Leaders target minorities 
The intention to control or reduce ethnic minorities, especially Negroes, can be seen in writings by some leaders in the eugenics movement:

In an 1893 "open letter" published in the Virginia Medical Monthly, Hunter Holmes McGuire, a Richmond physician and president of the American Medical Association, asked for "some scientific explanation of the sexual perversion in the Negro of the present day." McGuire's correspondent, Chicago physician G. Frank Lydston, replied that African-American men raped white women because of "[h]ereditary influences descending from the uncivilized ancestors of our Negroes." Lydston suggested as a solution to perform surgical castration, which "prevents the criminal from perpetuating his kind.

In 1935, a decade after the passage of Virginia's eugenics laws, Plecker wrote to Walter Gross, director of Nazi Germany's Bureau of Human Betterment and Eugenics. Plecker described Virginia's racial purity laws and requested to be put on Gross' mailing list. Plecker commented upon the Third Reich's sterilization of 600 children in the Rhineland (the so-called Rhineland Bastards, who were born of German women by Black French Colonial fathers): "I hope this work is complete and not one has been missed.  I sometimes regret that we have not the authority to put some measures in practice in Virginia."

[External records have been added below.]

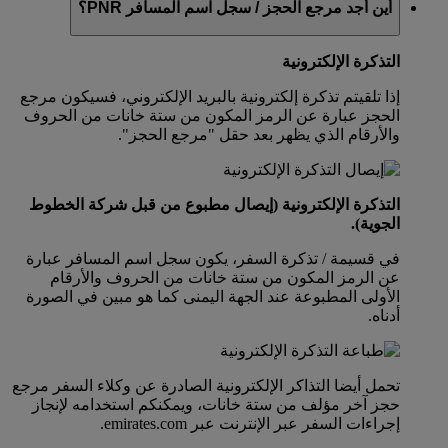
أين أجد مرجع الحجز / سجل اسم المسافر PNR؟
التذكرة الإلكترونية
إذا تلقيتم تذكرة إلكترونية بالبريد الإلكتروني، فسيكون مرجع
الحجز عبارة عن الرمز المكون من ستة خانات من الحروف
والأرقام الذي يظهر بعد حقل "مرجع الحجز".
التذكرة الإلكترونية (إيصال مطبوع من قبل شركة الخطوط
الجوية).
في قسيمة / تذكرة السفر، يكون سجل اسم المسافر عبارة
عن الرمز المكون من ستة خانات من الحروف والأرقام
الأولى المطبوعة عند الجهة اليمنى كما هو مبين في الصورة
أدناه.
تحمل أيضا التذاكر الإلكترونية الصادرة عن وكلاء السفر مرجع
حجز آخر مؤلف من ستة خانات، ويمكنكم استخدامه لإنجاز
إجراءات السفر عبر الإنترنت عبر emirates.com.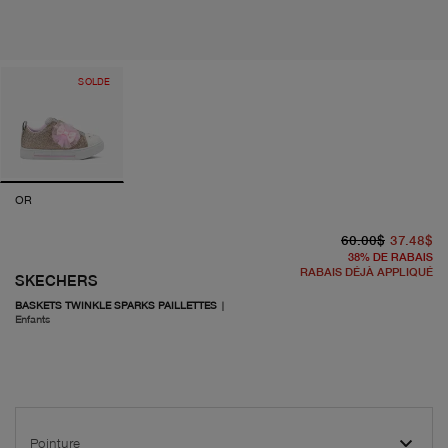
SOLDE
OR
pr
pr
60.00$
37.48$
38
%
DE RABAIS
RABAIS DÉJÀ APPLIQUÉ
SKECHERS
BASKETS TWINKLE SPARKS PAILLETTES
|
Enfants
Pointure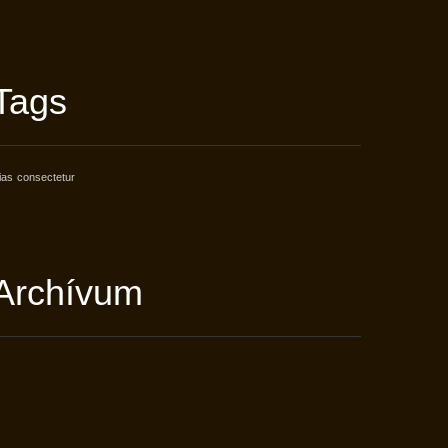
Tags
ias
consectetur
Archívum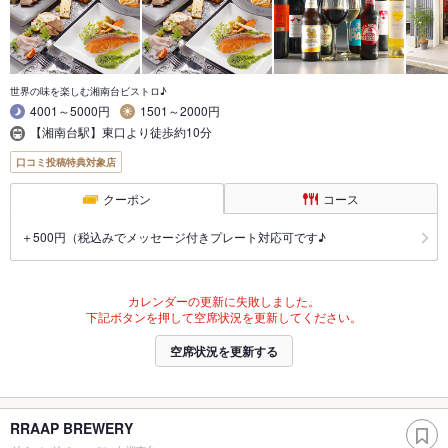
世界の味を楽しむ湘南台ビストロ♪
4001～5000円
1501～2000円
【湘南台駅】東口より徒歩約10分
口コミ投稿特典対象店
クーポン
コース
＋500円（税込みでメッセージ付きプレート対応可です♪
カレンダーの更新に失敗しました。
下記ボタンを押して空席状況を更新してください。
空席状況を更新する
RRAAP BREWERY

Despite lacking the statutory authority to sterilize Black, mulatto and American Indian children simply because they were "colored", a small number of Virginia eugenicists in key positions found other ways to achieve that goal. The Sterilization Act gave State institutions, including hospitals, psychiatric institutions and prisons, the statutory authority to sterilize persons deemed to be "feebleminded" — a highly subjective criterion.

Dr. Joseph DeJarnette, director of the Western State Hospital in Staunton, Virginia, was a leading advocate of eugenics. DeJarnette was unsatisfied with the pace of America's eugenics sterilization programs.  In 1938, he wrote:

Germany in six years has sterilized about 80,000 of her unfit while the United States — with approximately twice the population — has only sterilized about 27,869 in the past 20 years. ... The fact that there are 12,000,000 defectives in the U.S. should arouse our best endeavors to push this procedure to the maximum ... The Germans are beating us at our own game.

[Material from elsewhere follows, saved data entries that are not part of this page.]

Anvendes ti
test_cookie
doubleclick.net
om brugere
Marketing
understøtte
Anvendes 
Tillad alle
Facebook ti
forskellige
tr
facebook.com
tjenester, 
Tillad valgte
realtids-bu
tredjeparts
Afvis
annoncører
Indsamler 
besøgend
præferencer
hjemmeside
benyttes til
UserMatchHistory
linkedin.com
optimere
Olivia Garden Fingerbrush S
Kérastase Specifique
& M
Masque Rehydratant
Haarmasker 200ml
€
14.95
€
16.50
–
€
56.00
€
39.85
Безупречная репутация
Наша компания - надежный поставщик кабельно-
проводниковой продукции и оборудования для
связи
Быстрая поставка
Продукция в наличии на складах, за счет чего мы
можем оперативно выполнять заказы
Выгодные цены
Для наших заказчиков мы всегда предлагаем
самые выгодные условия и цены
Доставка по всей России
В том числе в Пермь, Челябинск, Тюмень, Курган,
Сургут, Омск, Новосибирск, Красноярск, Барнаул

By "12 million defectives" (a tenth of the population), DeJarnette was almost certainly referring to ethnic minorities, as there have never been 12 million mental patients in the United States.

According to historian Gregory M. Dorr, the University of Virginia School of Medicine (UVA) became "an epicenter of eugenical thought" that was "closely linked with the national movement." One of UVA's leading eugenicists, Harvey Ernest Jordan, Ph.D. was promoted to dean of medicine in 1939 and served until 1949. He was in a position to shape the opinion and practice of Virginia physicians for several decades. This excerpt from a 1934 UVA student paper indicates one student's thoughts: "In Germany, Hitler has decreed that about 400,000 persons be sterilized. This is a great step in eliminating the racial deficients."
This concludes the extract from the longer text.